No supe qué responderle. Solo sentí cómo el muro dentro de mí se hacía más grueso.
En la empresa, las cosas no han sido fáciles. Hace poco, corrió el rumor de que íbamos a despedir a veinte personas por recorte presupuestal. La gente empezó a mirarme como si fuera el diablo encarnado. Un día escuché a Laura, una analista joven, llorando en el baño:
—Seguro Mariana ni siente nada cuando despide gente…
Quise acercarme y decirle que sí siento, que cada decisión pesa como una losa sobre mis hombros. Pero no lo hice.
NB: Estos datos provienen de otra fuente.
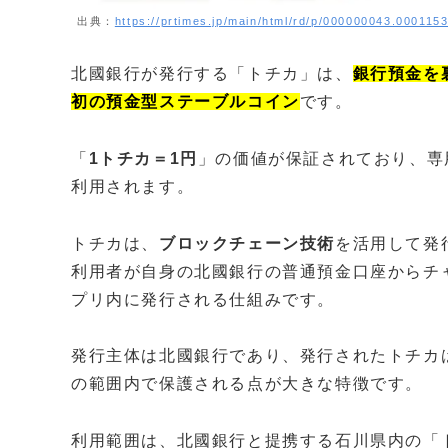
出典：
https://prtimes.jp/main/html/rd/p/000000043.000115
北國銀行が発行する「トチカ」は、
銀行預金を
初の預金型ステーブルコイン
です。
「
1トチカ＝1円
」の価値が保証されており、専
利用されます。
トチカは、
ブロックチェーン技術
を活用して発
利用者が自身の北國銀行の普通預金口座からチ
プリ内に発行される仕組みです。
発行主体は北國銀行であり、発行されたトチカ
の範囲内で保護される点が大きな特徴です。
利用範囲は、北國銀行と提携する石川県内の「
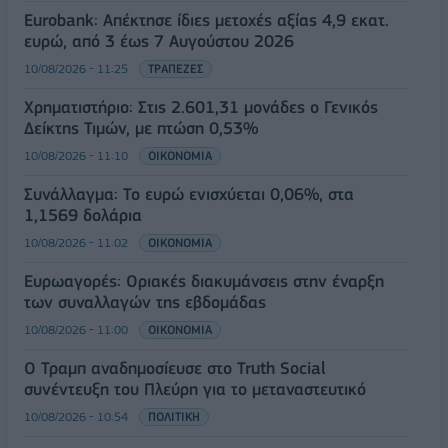
Eurobank: Απέκτησε ίδιες μετοχές αξίας 4,9 εκατ.
ευρώ, από 3 έως 7 Αυγούστου 2026
10/08/2026 - 11:25
ΤΡΑΠΕΖΕΣ
Χρηματιστήριο: Στις 2.601,31 μονάδες ο Γενικός
Δείκτης Τιμών, με πτώση 0,53%
10/08/2026 - 11:10
ΟΙΚΟΝΟΜΙΑ
Συνάλλαγμα: Το ευρώ ενισχύεται 0,06%, στα
1,1569 δολάρια
10/08/2026 - 11:02
ΟΙΚΟΝΟΜΙΑ
Ευρωαγορές: Οριακές διακυμάνσεις στην έναρξη
των συναλλαγών της εβδομάδας
10/08/2026 - 11:00
ΟΙΚΟΝΟΜΙΑ
Ο Τραμπ αναδημοσίευσε στο Truth Social
συνέντευξη του Πλεύρη για το μεταναστευτικό
10/08/2026 - 10:54
ΠΟΛΙΤΙΚΗ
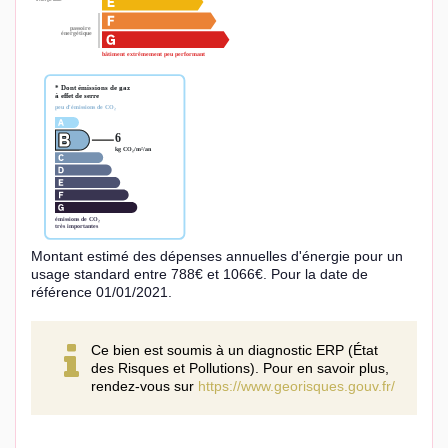
Montant estimé des dépenses annuelles d'énergie pour un
usage standard entre 788€ et 1066€. Pour la date de
référence 01/01/2021.
Ce bien est soumis à un diagnostic ERP (État
des Risques et Pollutions). Pour en savoir plus,
rendez-vous sur
https://www.georisques.gouv.fr/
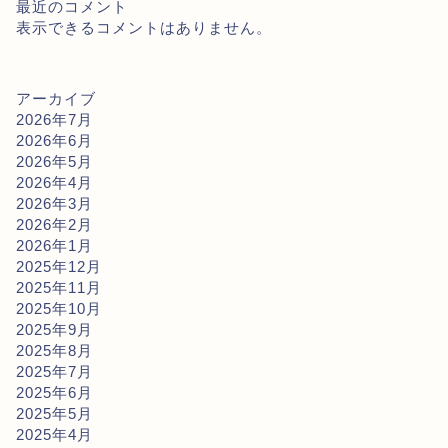
最近のコメント
表示できるコメントはありません。
アーカイブ
2026年7月
2026年6月
2026年5月
2026年4月
2026年3月
2026年2月
2026年1月
2025年12月
2025年11月
2025年10月
2025年9月
2025年8月
2025年7月
2025年6月
2025年5月
2025年4月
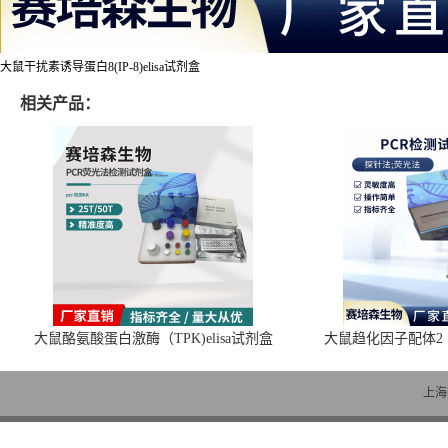
大鼠干扰素诱导蛋白8(IP-8)elisa试剂盒
相关产品：
大鼠酪氨酸蛋白激酶（TPK)elisa试剂盒
大鼠趋化因子配体2（C
上海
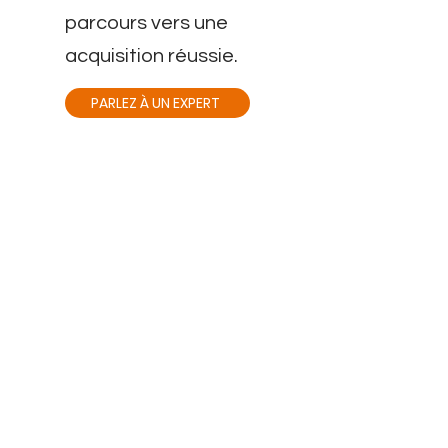
parcours vers une
acquisition réussie.
PARLEZ À UN EXPERT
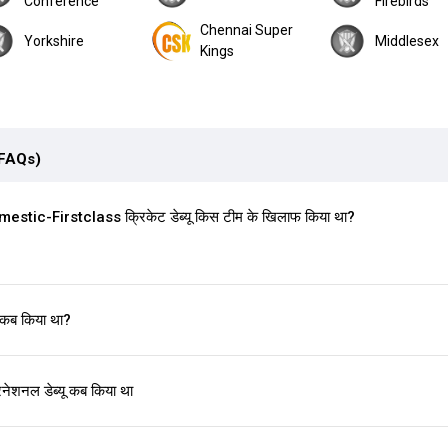
Conference
Firebirds
Chennai Super
Yorkshire
Middlesex
Kings
(FAQs)
tic-Firstclass क्रिकेट डेब्यू किस टीम के खिलाफ किया था?
 कब किया था?
शनल डेब्यू कब किया था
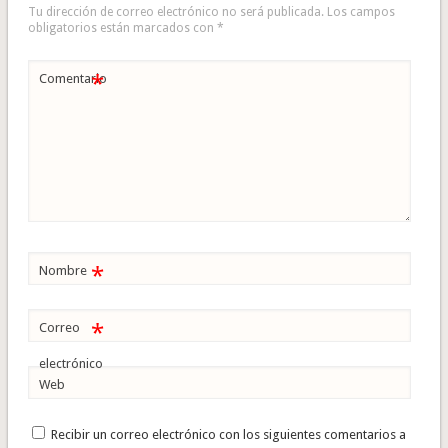
Tu dirección de correo electrónico no será publicada.
Los campos
obligatorios están marcados con
*
*
Comentario
*
Nombre
*
Correo
electrónico
Web
Recibir un correo electrónico con los siguientes comentarios a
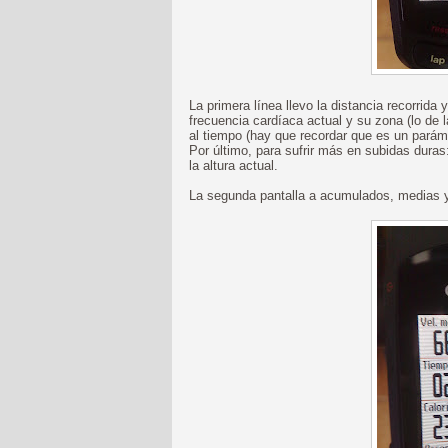
La primera línea llevo la distancia recorrida
frecuencia cardíaca actual y su zona (lo de 
al tiempo (hay que recordar que es un paráme
Por último, para sufrir más en subidas duras: 
la altura actual.
La segunda pantalla a acumulados, medias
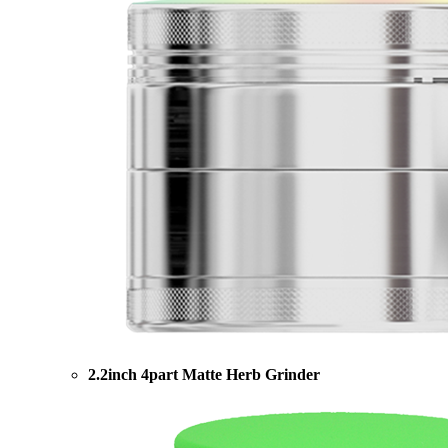
2.2inch 4part Matte Herb Grinder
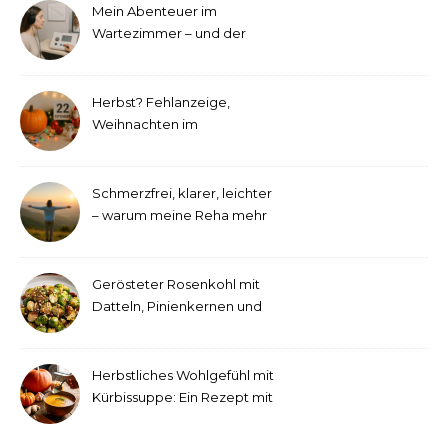
Mein Abenteuer im
Wartezimmer – und der
etwas andere Hörtest
Herbst? Fehlanzeige,
Weihnachten im
September!
Schmerzfrei, klarer, leichter
– warum meine Reha mehr
als medizinische Therapie
war
Gerösteter Rosenkohl mit
Datteln, Pinienkernen und
Tahini-Dressing
Herbstliches Wohlgefühl mit
Kürbissuppe: Ein Rezept mit
Ingwer und Kokosmilch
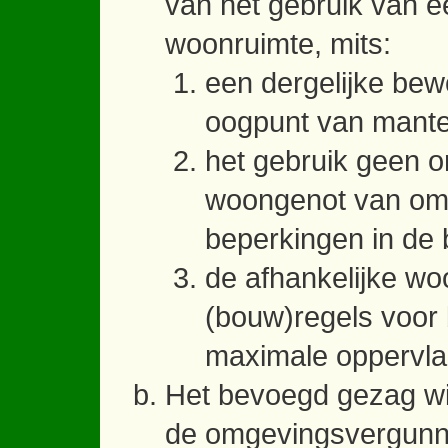
van het gebruik van e
woonruimte, mits:
een dergelijke bew
oogpunt van mante
het gebruik geen o
woongenot van omw
beperkingen in de 
de afhankelijke wo
(bouw)regels voor
maximale oppervla
Het bevoegd gezag wi
de omgevingsvergunnin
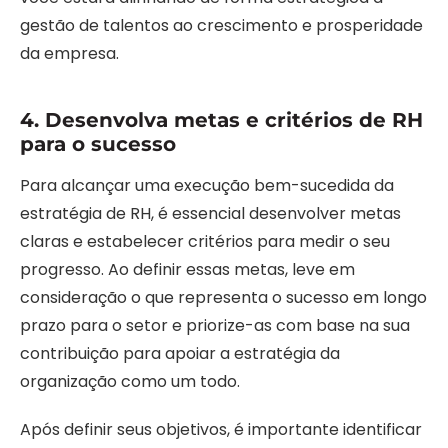
gestão de talentos ao crescimento e prosperidade
da empresa.
4. Desenvolva metas e critérios de RH
para o sucesso
Para alcançar uma execução bem-sucedida da
estratégia de RH, é essencial desenvolver metas
claras e estabelecer critérios para medir o seu
progresso. Ao definir essas metas, leve em
consideração o que representa o sucesso em longo
prazo para o setor e priorize-as com base na sua
contribuição para apoiar a estratégia da
organização como um todo.
Após definir seus objetivos, é importante identificar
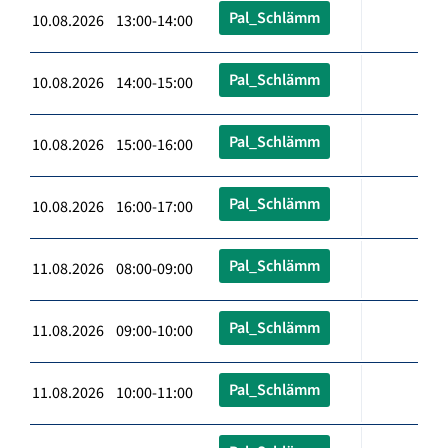
Pal_Schlämm
10.08.2026 13:00-14:00
Pal_Schlämm
10.08.2026 14:00-15:00
Pal_Schlämm
10.08.2026 15:00-16:00
Pal_Schlämm
10.08.2026 16:00-17:00
Pal_Schlämm
11.08.2026 08:00-09:00
Pal_Schlämm
11.08.2026 09:00-10:00
Pal_Schlämm
11.08.2026 10:00-11:00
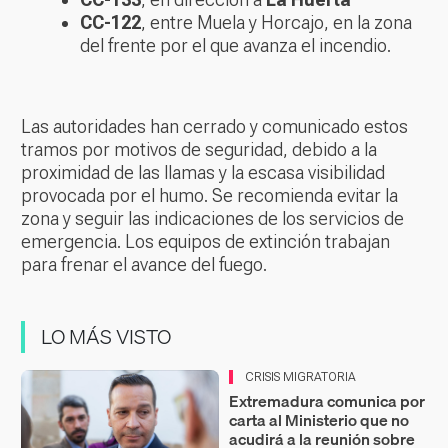
CC-122
, entre Muela y Horcajo, en la zona
del frente por el que avanza el incendio.
Las autoridades han cerrado y comunicado estos
tramos por motivos de seguridad, debido a la
proximidad de las llamas y la escasa visibilidad
provocada por el humo. Se recomienda evitar la
zona y seguir las indicaciones de los servicios de
emergencia. Los equipos de extinción trabajan
para frenar el avance del fuego.
LO MÁS VISTO
CRISIS MIGRATORIA
Extremadura comunica por
carta al Ministerio que no
acudirá a la reunión sobre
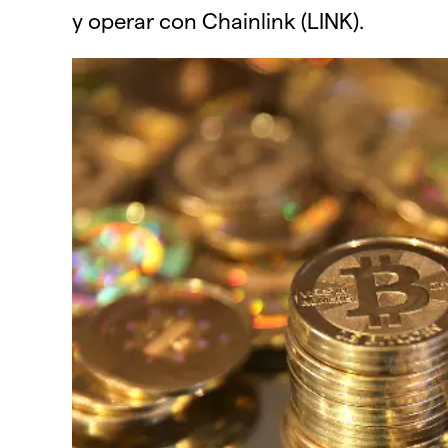
y operar con Chainlink (LINK).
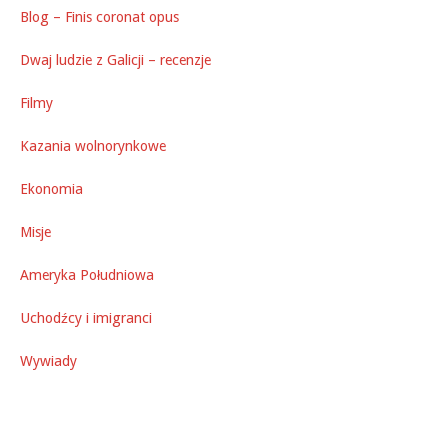
Blog – Finis coronat opus
Dwaj ludzie z Galicji – recenzje
Filmy
Kazania wolnorynkowe
Ekonomia
Misje
Ameryka Południowa
Uchodźcy i imigranci
Wywiady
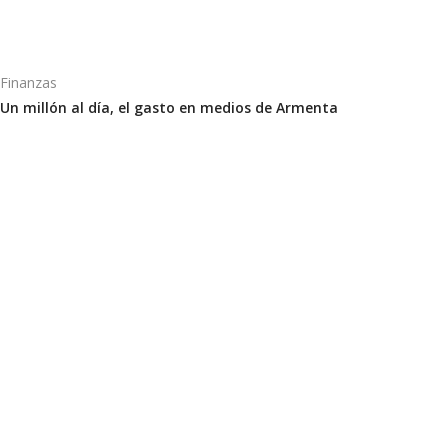
Finanzas
Un millón al día, el gasto en medios de Armenta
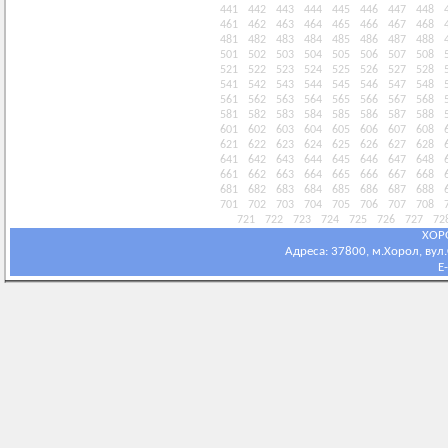
441
442
443
444
445
446
447
448
461
462
463
464
465
466
467
468
481
482
483
484
485
486
487
488
501
502
503
504
505
506
507
508
521
522
523
524
525
526
527
528
541
542
543
544
545
546
547
548
561
562
563
564
565
566
567
568
581
582
583
584
585
586
587
588
601
602
603
604
605
606
607
608
621
622
623
624
625
626
627
628
641
642
643
644
645
646
647
648
661
662
663
664
665
666
667
668
681
682
683
684
685
686
687
688
701
702
703
704
705
706
707
708
721
722
723
724
725
726
727
72
ХОР
Адреса: 37800, м.Хорол, вул.С
E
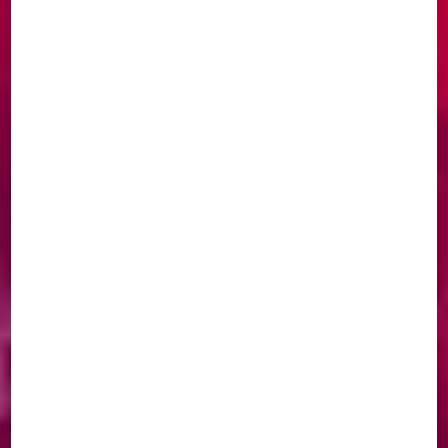
DÉCOUVREZ NOS
CRÉATIONS
ARTISANALES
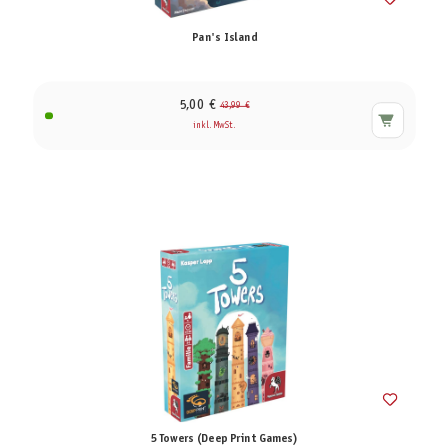
Pan's Island
5,00 €
43,99 €
inkl. MwSt.
5 Towers (Deep Print Games)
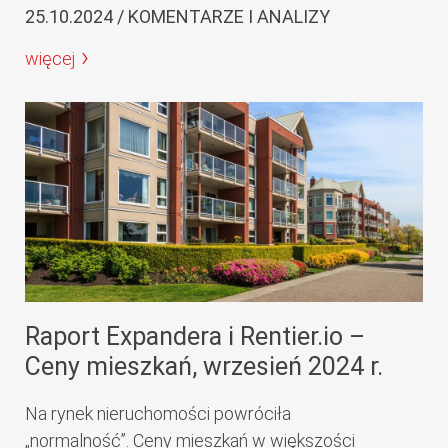
25.10.2024 / KOMENTARZE I ANALIZY
więcej
Raport Expandera i Rentier.io –
Ceny mieszkań, wrzesień 2024 r.
Na rynek nieruchomości powróciła
„normalność”. Ceny mieszkań w większości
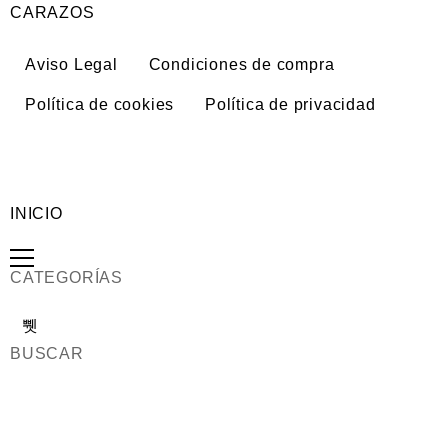
CARAZOS
Aviso Legal
Condiciones de compra
Política de cookies
Política de privacidad
INICIO
CATEGORÍAS
BUSCAR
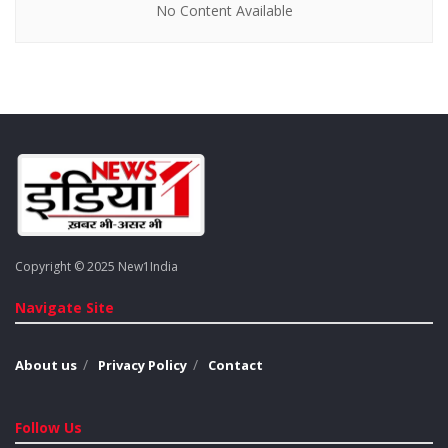
No Content Available
No Content Available
CBSE की आधिकारिक वेबसाइट ​(Official Website) ​
cbse.nic.in पर जाएं.
‘सीबीएसई 10वीं टर्म 1 रिजल्ट 2022’ या ‘सीबीएसई 12वीं रिजल्ट
2022’ लिंक पर क्लिक करें.
Copyright © 2025 New1India
रोल नंबर और जन्म तिथि डालें.
सबमिट करें. इसके बाद कक्षा 10वीं और 12वीं के परिणाम स्क्रीन पर
Navigate Site
दिखाई देगा.
भविष्य के लिए रिजल्ट का एक प्रिंट आउट अपने पास रख लें।
About us
Privacy Policy
Contact
Tags:
12th cbseresults.nic.in
Follow Us
CBSE 10th Result 2022 Term 1 Release Date & Link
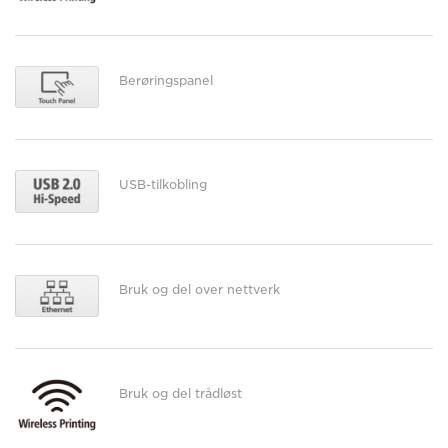
Berøringspanel
USB-tilkobling
Bruk og del over nettverk
Bruk og del trådløst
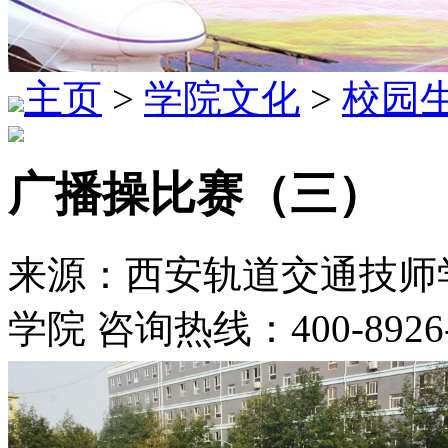
主页
>
学院文化
>
校园
广播操比赛（三）
来源：西安轨道交通技师学
学院 咨询热线：400-8926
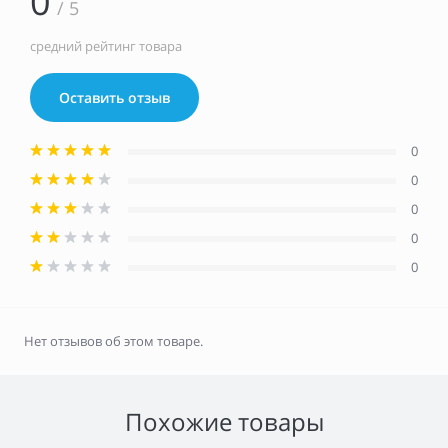
0
/ 5
средний рейтинг товара
Оставить отзыв
0
0
0
0
0
Нет отзывов об этом товаре.
Похожие товары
No podía permitirme flaquear frente a ellos.
Una tarde, Rodrigo entró furioso a mi oficina:
—¡No puedes tratar así a la gente! ¡No somos máquinas!
Lo miré fijamente y le respondí:
—¿Tú crees que yo elegí ser así? ¿Tú crees que no preferiría poder confiar en alguien sin miedo a que me traicionen?
Se quedó callado. Por primera vez vi compasión en sus ojos.
Esa noche llegué a casa y encontré una carta vieja de mi abuela entre mis cosas:
“Marianita, no olvides nunca tu corazón. El mundo es duro, pero tú eres más fuerte porque sabes amar.”
Lloré como no lo hacía desde niña. Me di cuenta de que mi muro de hierro me había protegido, sí, pero también me había aislado del cariño y la comprensión.
Hoy sigo siendo la Directora General. Sigo tomando decisiones difíciles y enfrentando prejuicios por ser mujer y venir de abajo. Pero he empezado a abrir pequeñas grietas en mi muro: escucho más a mi equipo, trato de recordar los nombres de todos, incluso invito café los viernes.
A veces me pregunto si algún día podré dejar caer ese muro por completo. ¿Será posible ser fuerte sin dejar de ser humana? ¿Cuántos más como yo caminan por la vida ocultando sus heridas detrás de una fachada impenetrable?
¿Ustedes también han sentido que deben esconder su dolor para sobrevivir? ¿Vale la pena sacrificar tanto para llegar lejos?